The code for the Product Manager is pSiU. That is, we need the Product Manager to be able to stabilize and unify all of the competing demands from the organization. What kind of competing demands? The list is almost endless. First, there will be competing demands from the verticals. One vertical will want widget X because it meets the needs of their customers; the other will want widget Z for the same reasons (and remember that this particular company’s strategy is to run multiple verticals off a single horizontal platform). Operations will want a stable product that doesn’t crash and integrates well within the existing infrastructure. Engineering will want a cutting-edge product that displays the latest functions. Marketing Strategy will want a product that matches the company’s long-range plans. Administration will want a product that doesn’t cause the company to get sued. The CEO will want a product that tells a great story to the marketplace. Finance will want a product that generates significant ROI or one that doesn’t require a lot of investment, depending on its lifecycle stage. So the list of inherent conflicts runs deep.

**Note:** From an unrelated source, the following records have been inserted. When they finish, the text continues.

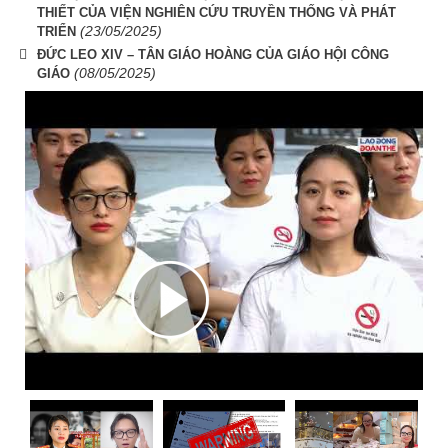
THIẾT CỦA VIỆN NGHIÊN CỨU TRUYỀN THỐNG VÀ PHÁT
(23/05/2025)
TRIỂN
ĐỨC LEO XIV – TÂN GIÁO HOÀNG CỦA GIÁO HỘI CÔNG
(08/05/2025)
GIÁO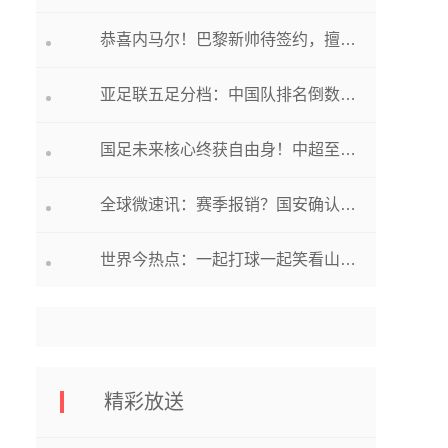
恭喜内马尔！巴黎新帅待签约，擅长传控扶正他，剥夺姆巴佩特权
亚足联五足分档：中国队排名倒数进入最末档，即将挑战强敌
国足未来核心终获自由身！中超至少4队有意顶薪签下他
全球微速讯：赛季报销？国安确认张玉宁将接受手术 重建踝关节内外侧韧带
世界今热点：一起打球一起笑看山笑高尔夫球队6月例赛于海口美视五月花高尔夫球会圆满收杆
精彩放送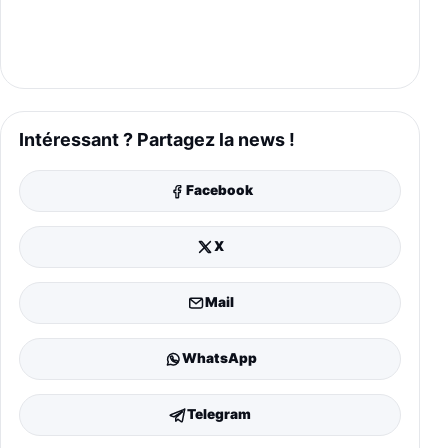
Intéressant ? Partagez la news !
Facebook
X
Mail
WhatsApp
Telegram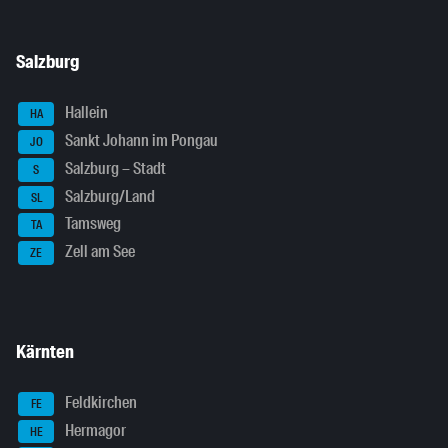
Salzburg
Hallein
HA
Sankt Johann im Pongau
JO
Salzburg – Stadt
S
Salzburg/Land
SL
Tamsweg
TA
Zell am See
ZE
Kärnten
Feldkirchen
FE
Hermagor
HE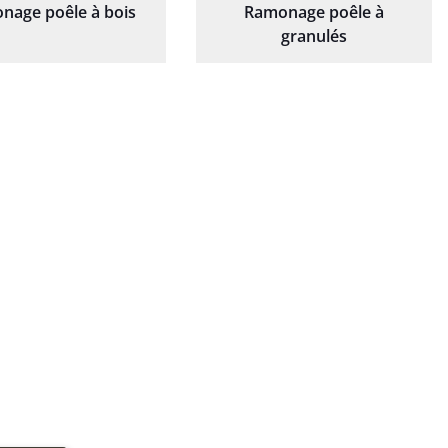
nage poêle à bois
Ramonage poêle à
granulés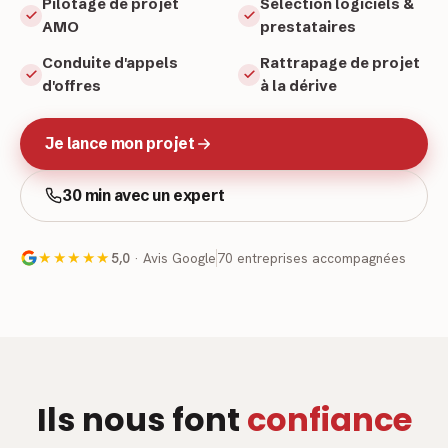
Pilotage de projet
Sélection logiciels
&
AMO
prestataires
Conduite d'appels
Rattrapage de projet
d'offres
à la dérive
Je lance mon projet
30 min avec un expert
★★★★★
5,0
· Avis Google
70 entreprises accompagnées
Ils nous font
confiance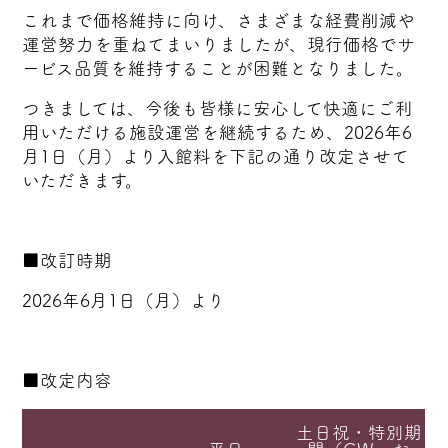
これまで価格維持に向け、さまざまな経費削減や
運営努力を重ねてまいりましたが、現行価格でサ
ービス品質を維持することが困難となりました。
つきましては、今後も皆様に安心して快適にご利
用いただける施設運営を継続するため、2026年6
月1日（月）より入館料を下記の通り改定させて
いただきます。
■改訂時期
2026年6月1日（月）より
■改定内容
土日祝・特別期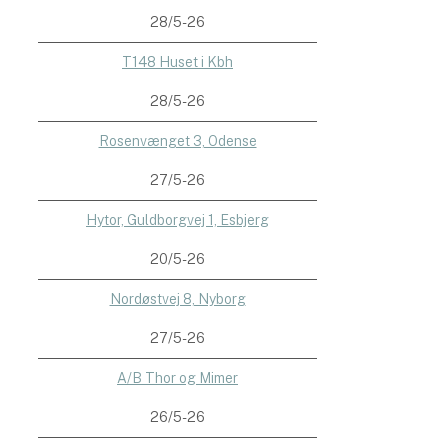
28/5-26
T148 Huset i Kbh
28/5-26
Rosenvænget 3, Odense
27/5-26
Hytor, Guldborgvej 1, Esbjerg
20/5-26
Nordøstvej 8, Nyborg
27/5-26
A/B Thor og Mimer
26/5-26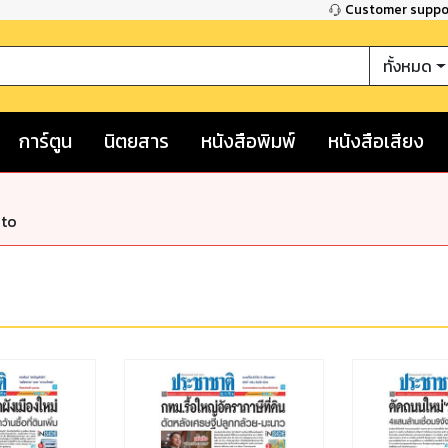
Customer supp
ทั้งหมด
การ์ตูน
นิตยสาร
หนังสือพิมพ์
หนังสือเสียง
nto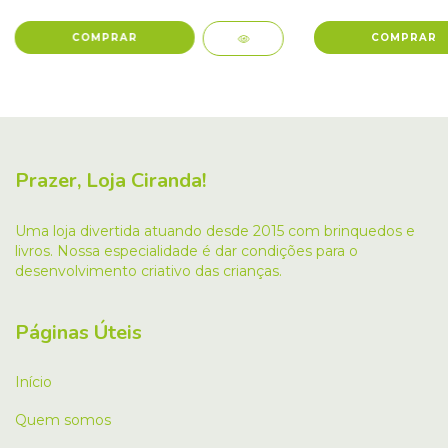
Prazer, Loja Ciranda!
Uma loja divertida atuando desde 2015 com brinquedos e
livros. Nossa especialidade é dar condições para o
desenvolvimento criativo das crianças.
Páginas Úteis
Início
Quem somos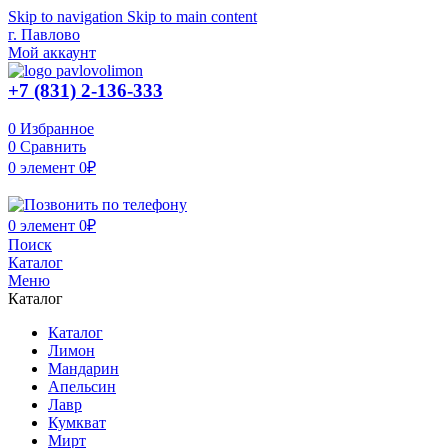
Skip to navigation
Skip to main content
г. Павлово
Мой аккаунт
+7 (831) 2-136-333
0
Избранное
0
Сравнить
0
элемент
0
₽
0
элемент
0
₽
Поиск
Каталог
Меню
Каталог
Каталог
Лимон
Мандарин
Апельсин
Лавр
Кумкват
Мирт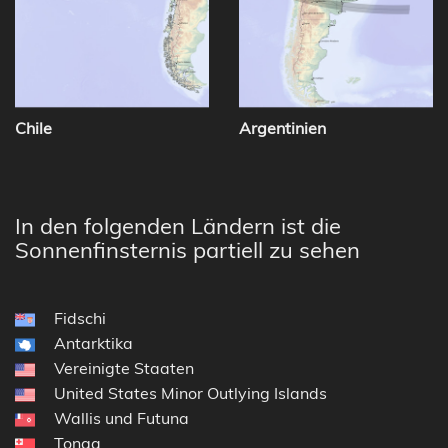
Chile
Argentinien
In den folgenden Ländern ist die
Sonnenfinsternis partiell zu sehen
Fidschi
Antarktika
Vereinigte Staaten
United States Minor Outlying Islands
Wallis und Futuna
Tonga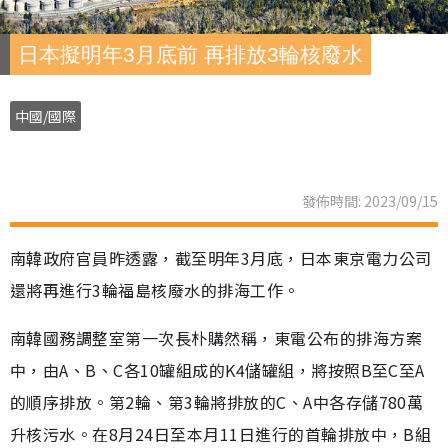
日本擬明年3月底前 再排放3輪核廢水
中國/國際
發佈時間: 2023/09/15
南韓政府官員昨透露，截至明年3月底，日本東京電力公司
還將再進行3輪福島核廢水的排海工作。
南韓國務調整室第一次長朴購然稱，東電公布的排海方案
中，由A、B、C各10罐組成的K4儲罐組，將按照B至C至A
的順序排放。第2輪、第3輪將排放的C、A中各存儲780萬
升核污水。在8月24日至本月11日進行的首輪排放中，B組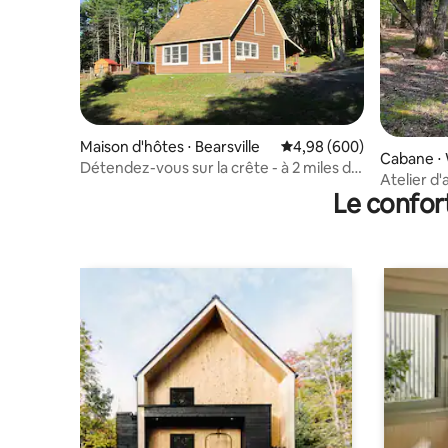
Maison d'hôtes ⋅ Bearsville
Évaluation moyenne sur 
4,98 (600)
Cabane ⋅
Détendez-vous sur la crête - à 2 miles de
Atelier d'a
Woodstock
Le confor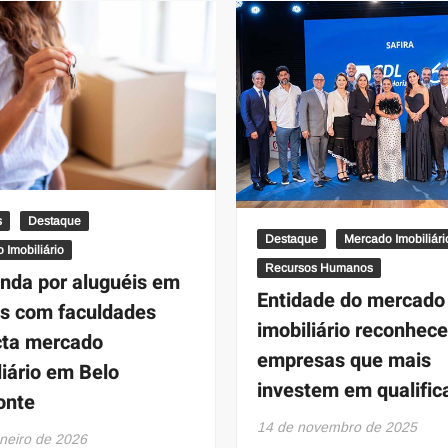
e
da
Barrichello
CFEM
na
é
temporada
tema
2026
de
da
encontro
Stock
em
Car
Belo
Horizonte
s
Destaque
Destaque
Mercado Imobiliári
 Imobiliário
Recursos Humanos
da por aluguéis em
Entidade do mercado
os com faculdades
imobiliário reconhec
ta mercado
empresas que mais
liário em Belo
investem em qualific
onte
14 de novembro de 2025
aneiro de 2026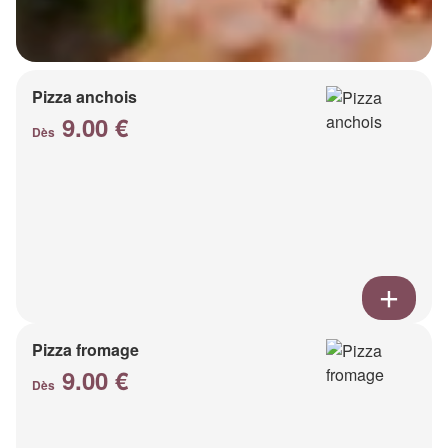
Pizza anchois
9.00 €
Dès
Pizza fromage
9.00 €
Dès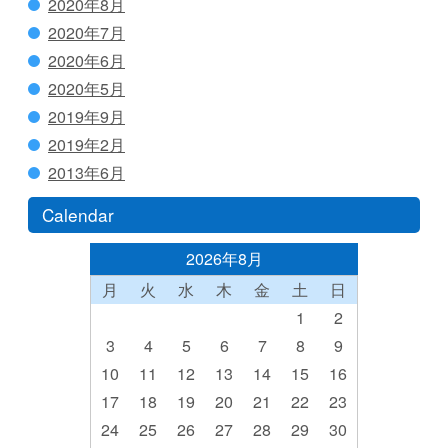
2020年8月
2020年7月
2020年6月
2020年5月
2019年9月
2019年2月
2013年6月
Calendar
2026年8月
月
火
水
木
金
土
日
1
2
3
4
5
6
7
8
9
10
11
12
13
14
15
16
17
18
19
20
21
22
23
24
25
26
27
28
29
30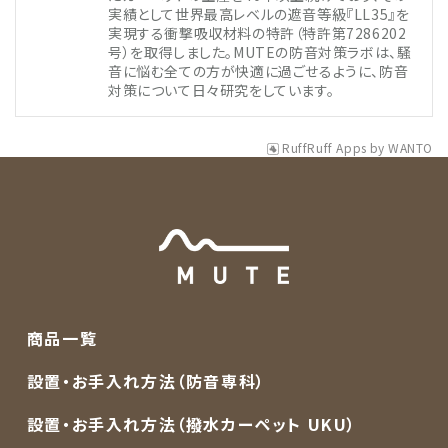
実績として世界最高レベルの遮音等級『LL35』を
実現する衝撃吸収材料の特許（特許第7286202
号）を取得しました。MUTEの防音対策ラボは、騒
音に悩む全ての方が快適に過ごせるように、防音
対策について日々研究をしています。
RuffRuff Apps
by
WANTO
商品一覧
設置・お手入れ方法（防音専科）
設置・お手入れ方法（撥水カーペット UKU）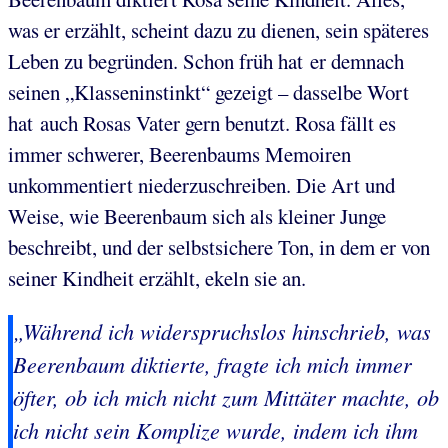
was er erzählt, scheint dazu zu dienen, sein späteres
Leben zu begründen. Schon früh hat er demnach
seinen „Klasseninstinkt“ gezeigt – dasselbe Wort
hat auch Rosas Vater gern benutzt. Rosa fällt es
immer schwerer, Beerenbaums Memoiren
unkommentiert niederzuschreiben. Die Art und
Weise, wie Beerenbaum sich als kleiner Junge
beschreibt, und der selbstsichere Ton, in dem er von
seiner Kindheit erzählt, ekeln sie an.
„Während ich widerspruchslos hinschrieb, was
Beerenbaum diktierte, fragte ich mich immer
öfter, ob ich mich nicht zum Mittäter machte, ob
ich nicht sein Komplize wurde, indem ich ihm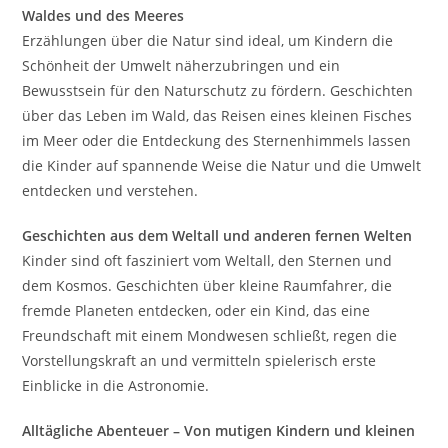
Waldes und des Meeres
Erzählungen über die Natur sind ideal, um Kindern die
Schönheit der Umwelt näherzubringen und ein
Bewusstsein für den Naturschutz zu fördern. Geschichten
über das Leben im Wald, das Reisen eines kleinen Fisches
im Meer oder die Entdeckung des Sternenhimmels lassen
die Kinder auf spannende Weise die Natur und die Umwelt
entdecken und verstehen.
Geschichten aus dem Weltall und anderen fernen Welten
Kinder sind oft fasziniert vom Weltall, den Sternen und
dem Kosmos. Geschichten über kleine Raumfahrer, die
fremde Planeten entdecken, oder ein Kind, das eine
Freundschaft mit einem Mondwesen schließt, regen die
Vorstellungskraft an und vermitteln spielerisch erste
Einblicke in die Astronomie.
Alltägliche Abenteuer – Von mutigen Kindern und kleinen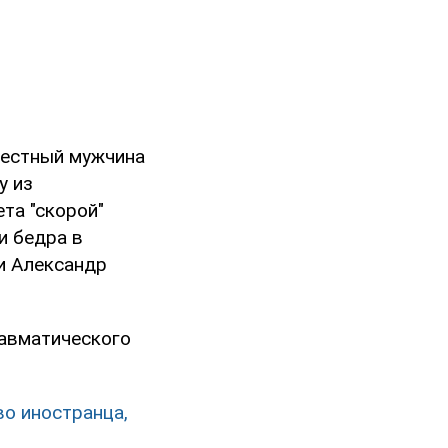
вестный мужчина
у из
та "скорой"
и бедра в
ии Александр
равматического
во иностранца,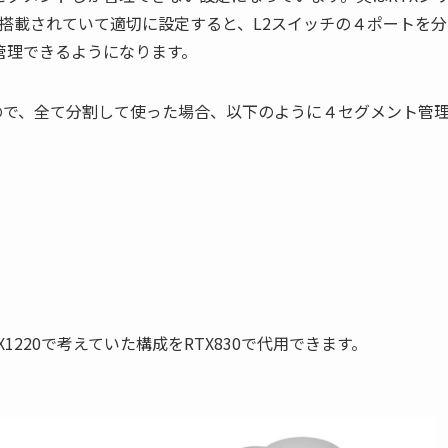
が搭載されていて適切に設定すると、L2スイッチの４ポートを分
管理できるようになります。
るので、全て分割して使った場合、以下のように４セグメント管
220で考えていた構成をRTX830で代用できます。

The reason we don’t want a psIu in the Product Manager is that at this stage of the company’s lifecycle, the innovative force is very strong within the founding team, which will continue to provide that vision and innovation in another role, new Vertical Development and R&D under Marketing Strategy (more on this later). Nor do we want a Psiu in the Product Manager function because a big producer will focus on driving forward quickly and relentlessly (essential in the earlier stages of the product lifecycle) but will miss many of the details and planning involved with a professional product release (essential at this stage of the product lifecycle).

It’s worth discussing why we want the product P&L to accrue to the Product Manager function and not the CEO or GMs. By using this structure, the CEO delegates autonomy to the GMs to drive revenue for their respective verticals and for the Product Manager to drive profits across all verticals. Why not give P&L responsibility to the CEO? Of course the ultimate P&L will roll up to the CEO but it’s first recognized and allocated to the Product Manager. This allows the CEO to delegate responsibility for product execution in the short run while also balancing the long-range needs of the product and strategy.

We don’t give the Product Manager function to the GMs at this stage for a different reason. If we did, the product would have an extreme short-run focus and wouldn’t account for long-run needs. The business couldn’t adapt for change and it would miss new market opportunities. However, the GMs will need to have significant input into the product features and functions. That’s why the Product Manager is placed next to the GMs and given quite a lot of autonomy – if the product isn’t producing results in the short run for the GMs, it’s not going to be around in the long run. At the same time, the product must also balance and prioritize long-range needs and strategy and that’s why it doesn’t report to the GMs directly.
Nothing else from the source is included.